Scientists uncover new hereditary links to Alzheimer’s disease
7 September 2009
Two genes which increase a person’s likelihood of developing the most common form of Alzheimer’s disease have been discovered in the largest-ever study of its kind into the illness. This international study, which received major funding from the Medical Research Council (MRC), is a significant step forward in understanding how Alzheimer’s develops and opens up new areas for further research into potential treatment and genetic screening.
Results from the research, which involved analysing the DNA from over 16,000 people over two years, show the genes CLU and PICALM can play a direct role in the risk of developing Alzheimer’s disease. Until now only one gene, APOE4, had been clearly identified as a potential risk factor. The Genome-Wide Association Study (GWAS) has emerged from the MRC new flagship research centre in Cardiff which is dedicated to genetic research into the disorders of the brain.
Lead author of the study, Professor Julie Williams, said:
“This research is changing our understanding of what might cause the common form of Alzheimer’s disease and could provide valuable new leads in the race to find treatments. If we can combat the detrimental effects of these two genes, we estimate it could reduce the chances of people developing Alzheimer's by almost 20%.”
Sir Leszek Borysiewicz, Chief Executive of the Medical Research Council, said: “Funding work on neurodegenerative diseases is priority for us and MRC investment in this kind of innovative research is crucial in piecing together the Alzheimer’s puzzle.

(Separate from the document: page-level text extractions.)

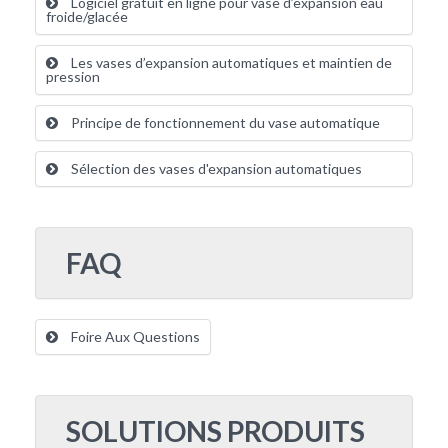
Logiciel gratuit en ligne pour vase d’expansion eau
froide/glacée
Les vases d’expansion automatiques et maintien de
pression
Principe de fonctionnement du vase automatique
Sélection des vases d'expansion automatiques
FAQ
Foire Aux Questions
SOLUTIONS PRODUITS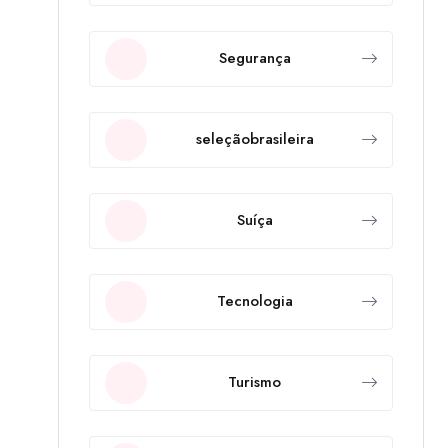
Segurança
seleçãobrasileira
Suíça
Tecnologia
Turismo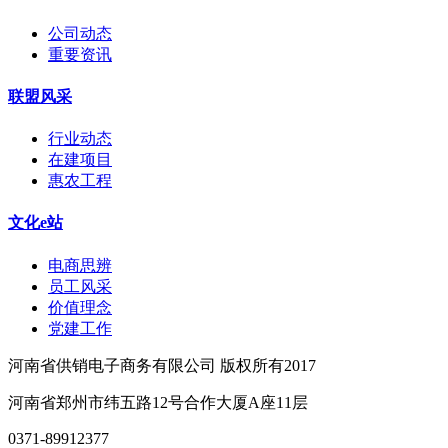
公司动态
重要资讯
联盟风采
行业动态
在建项目
惠农工程
文化e站
电商思辨
员工风采
价值理念
党建工作
河南省供销电子商务有限公司 版权所有2017
河南省郑州市纬五路12号合作大厦A座11层
0371-89912377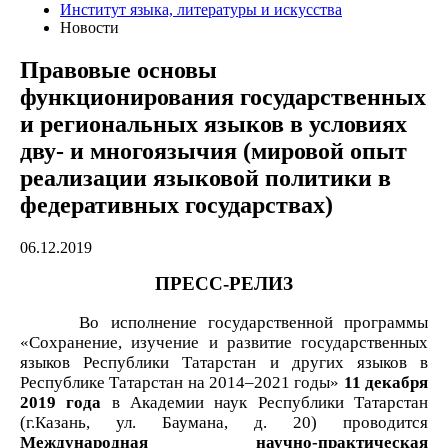
Институт языка, литературы и искусства
Новости
Правовые основы
функционирования государственных
и региональных языков в условиях
дву- и многоязычия (мировой опыт
реализации языковой политики в
федеративных государствах)
06.12.2019
ПРЕСС-РЕЛИЗ
Во исполнение государственной программы
«Сохранение, изучение и развитие государственных
языков Республики Татарстан и других языков в
Республике Татарстан на 2014–2021 годы»
11 декабря
2019 года
в Академии наук Республики Татарстан
(г.Казань, ул. Баумана, д. 20) проводится
Международная научно-практическая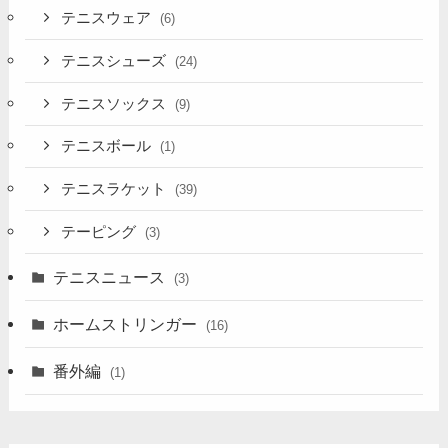
テニスウェア
(6)
テニスシューズ
(24)
テニスソックス
(9)
テニスボール
(1)
テニスラケット
(39)
テーピング
(3)
テニスニュース
(3)
ホームストリンガー
(16)
番外編
(1)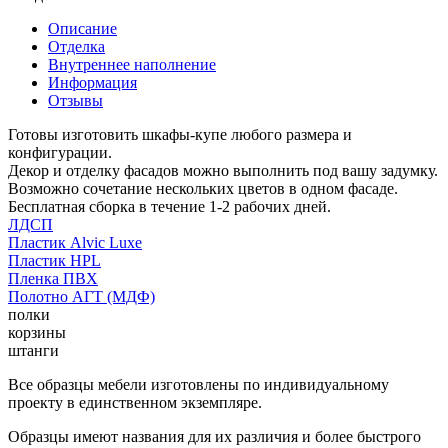
Описание
Отделка
Внутреннее наполнение
Информация
Отзывы
Готовы изготовить шкафы-купе любого размера и
конфигурации.
Декор и отделку фасадов можно выполнить под вашу задумку.
Возможно сочетание нескольких цветов в одном фасаде.
Бесплатная сборка в течение 1-2 рабочих дней.
ЛДСП
Пластик Alvic Luxe
Пластик HPL
Пленка ПВХ
Полотно АГТ (МДФ)
полки
корзины
штанги
Все образцы мебели изготовлены по индивидуальному
проекту в единственном экземпляре.
Образцы имеют названия для их различия и более быстрого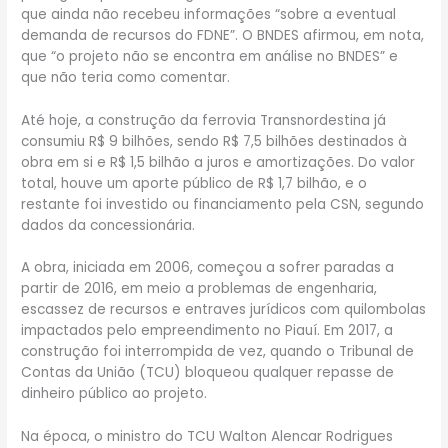
que ainda não recebeu informações “sobre a eventual
demanda de recursos do FDNE”. O BNDES afirmou, em nota,
que “o projeto não se encontra em análise no BNDES” e
que não teria como comentar.
Até hoje, a construção da ferrovia Transnordestina já
consumiu R$ 9 bilhões, sendo R$ 7,5 bilhões destinados à
obra em si e R$ 1,5 bilhão a juros e amortizações. Do valor
total, houve um aporte público de R$ 1,7 bilhão, e o
restante foi investido ou financiamento pela CSN, segundo
dados da concessionária.
A obra, iniciada em 2006, começou a sofrer paradas a
partir de 2016, em meio a problemas de engenharia,
escassez de recursos e entraves jurídicos com quilombolas
impactados pelo empreendimento no Piauí. Em 2017, a
construção foi interrompida de vez, quando o Tribunal de
Contas da União (TCU) bloqueou qualquer repasse de
dinheiro público ao projeto.
Na época, o ministro do TCU Walton Alencar Rodrigues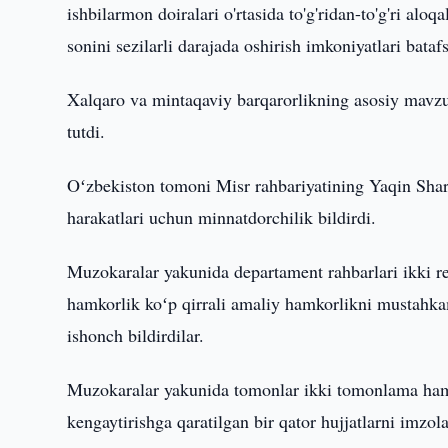
ishbilarmon doiralari o'rtasida to'g'ridan-to'g'ri alo
sonini sezilarli darajada oshirish imkoniyatlari bata
Xalqaro va mintaqaviy barqarorlikning asosiy mavzul
tutdi.
Oʻzbekiston tomoni Misr rahbariyatining Yaqin Sharq
harakatlari uchun minnatdorchilik bildirdi.
Muzokaralar yakunida departament rahbarlari ikki resp
hamkorlik koʻp qirrali amaliy hamkorlikni mustahka
ishonch bildirdilar.
Muzokaralar yakunida tomonlar ikki tomonlama ham
kengaytirishga qaratilgan bir qator hujjatlarni imzola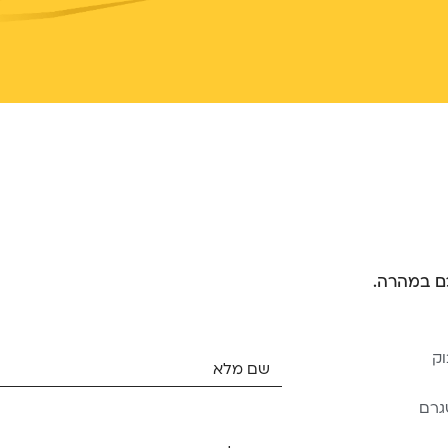
כם במהרה.
וק
גרם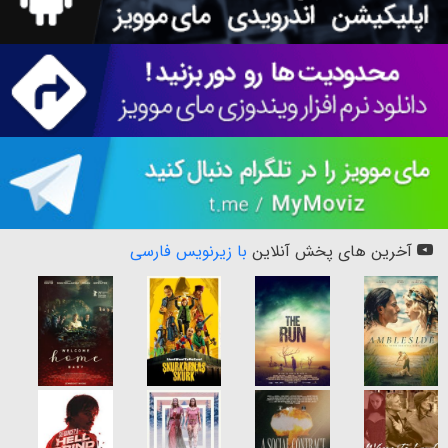
آخرین های پخش آنلاین
با زیرنویس فارسی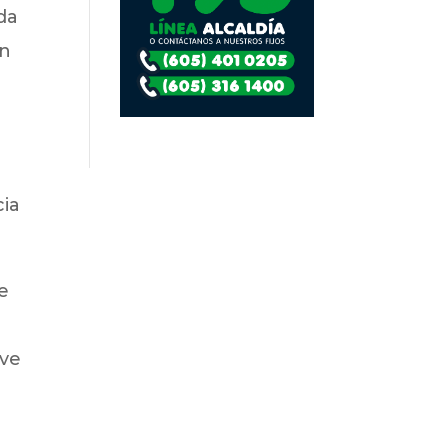
da
en
cia
e
eve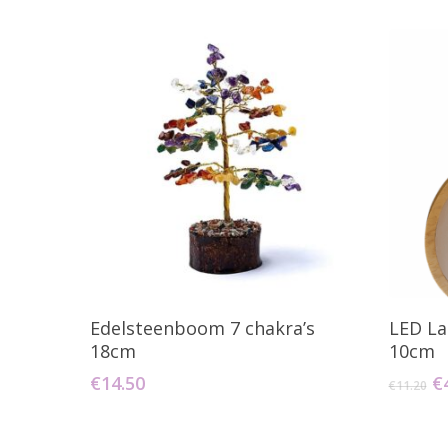
Toevoegen Aan Winkelwagen
T
Edelsteenboom 7 chakra’s
LED La
18cm
10cm
O
€
14.50
€
€
11.20
pr
w
€1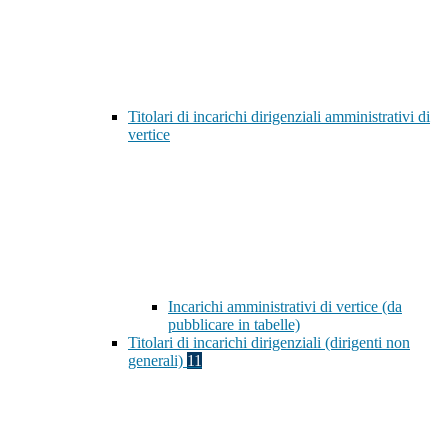
Titolari di incarichi dirigenziali amministrativi di
vertice
Incarichi amministrativi di vertice (da
pubblicare in tabelle)
Titolari di incarichi dirigenziali (dirigenti non
generali)
11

This study is a huge step towards achieving an earlier diagnosis of Alzheimer’s and improving the lives of the many people affected by the disease."
Dr Marie Janson, Director of Development at the Alzheimer’s Research Trust, said:
“These unprecedented findings are the result of collaborations led by funders and scientists alike. Charities including the Alzheimer’s Research Trust and Wellcome Trust enhanced the MRC’s immense contribution to this work, while scientists throughout the UK and around the world shared data, ideas and more to make the study possible. This opens up multiple avenues that could lead to the development of new treatments for this devastating disease.”
The Medical Research Council invested £1.74 million in the programme of research, alongside major funding from the Wellcome Trust, the Welsh Assembly Government and the Alzheimer’s Research Trust, among others.
Data from the GWAS research was shared with a further French-led study, which has revealed compelling evidence for a third gene associated with Alzheimer’s called CR1.
1. The Medical Research Council is dedicated to improving human health through excellent science. It invests on behalf of the UK taxpayer. Its work ranges from molecular level science to public health research, carried out in universities, hospitals and a network of its own units and institutes. The results have led to some of the most significant discoveries in medical science and benefited the health and wealth of millions of people in the UK and around the world. www.mrc.ac.uk
2. The Genome-Wide Association Study (GWAS) identifies variants at CLU and PICALM associated with Alzheimer’s disease’ by Williams et al is published in Nature Genetics.
3. Both CLU and PICALM highlight new pathways that lead to Alzheimer's disease. The CLU gene produces clusterin which normally acts to protect the brain in a variety of ways. Variation in this gene could remove this protection and contribute to Alzheimer's development. PICALM is important at synapses - connections between brain cells - and is involved in the transport of molecules into and inside of nerve cells, helping form memories and other brain functions. We know that the health of synapses is closely related to memory performance in Alzheimer's disease, thus changes in genes which affect synapses are likely to have a direct effect on disease development.
4. Professor Julie Williams is Professor of Neuropsychology Genetics at the Medical Research Council (MRC) Centre for Neuropsychiatric Genetics and Genomics based at the University of Cardiff. For more information about the new flagship centre in Cardiff visit:
5. Alzheimer's disease is the most common cause of dementia, affecting around 417,000 people in the UK. Alzheimer's disease, first described by the German neurologist Alois Alzheimer, is a physical disease affecting the brain. During the course of the disease, 'plaques' and 'tangles' develop in the structure of the brain, leading to the death of brain cells. People with Alzheimer's also have a shortage of some important chemicals in their brains. These chemicals are involved with the transmission of messages within the brain
6. Following the establishment of a collaborative consortium between Europe and the United States, the investigation involved researchers from universities in Cardiff, London, Cambridge, Nottingham, Southampton, Manchester, Oxford, Bristol and Belfast, as well as Irish, German, Belgian, Greek and American institutions.